The Story You Are Creating

A ceremony is a significant part of a long story. How you create your ceremony is the story unfolding, and long after the event, its memory may become a story retold many times, from many voices. Below is a passage from Ceremony by Leslie Marmon Silko, about the importance of storytelling in community.

Ceremony

I will tell you something about stories,
[he said]
They aren’t just entertainment.
Don’t be fooled.
They are all we have, you see,
all we have to fight off
illness and death.

You don’t have anything 
if you don’t have stories.

Their evil is mighty 
but it can’t stand up to our stories.
So they try to destroy the stories 
let the stories be confused or forgotten.
They would like that
They would be happy
Because we would be defenseless then.

He rubbed his belly.
I keep them here
[he said]
Here, put your hand on it
See, it is moving.
There is life here 
for the people.

And in the belly of this story 
the rituals and the ceremony 
are still growing.

What She Said:

The only cure
I know 
is a good ceremony,
That's what she said.

Thirty years since its original publication, Ceremony remains one of the most profound and moving works of Native American literature, a novel that is itself a ceremony of healing.

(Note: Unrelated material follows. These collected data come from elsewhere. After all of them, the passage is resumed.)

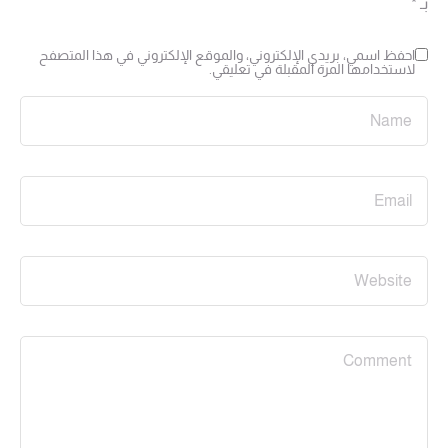
بـ
*
احفظ اسمي، بريدي الإلكتروني، والموقع الإلكتروني في هذا المتصفح
لاستخدامها المرة المقبلة في تعليقي.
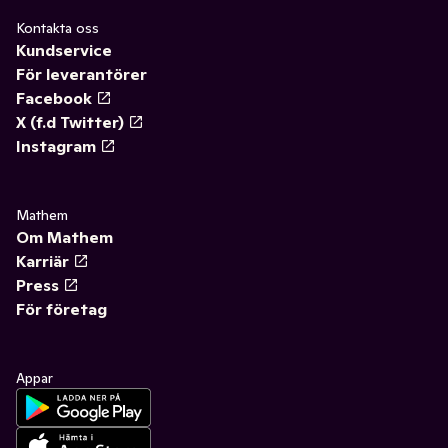
Kontakta oss
Kundservice
För leverantörer
Facebook
X (f.d Twitter)
Instagram
Mathem
Om Mathem
Karriär
Press
För företag
Appar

Tayo, a World War II veteran of mixed ancestry, returns to the Laguna Pueblo Reservation. He is deeply scarred by his experience as a prisoner of the Japanese and further wounded by the rejection he encounters from his people. Only by immersing himself in the Indian past can he begin to regain the peace that was taken from him. Masterfully written, filled with the somber majesty of Pueblo myth, Ceremony is a work of enduring power.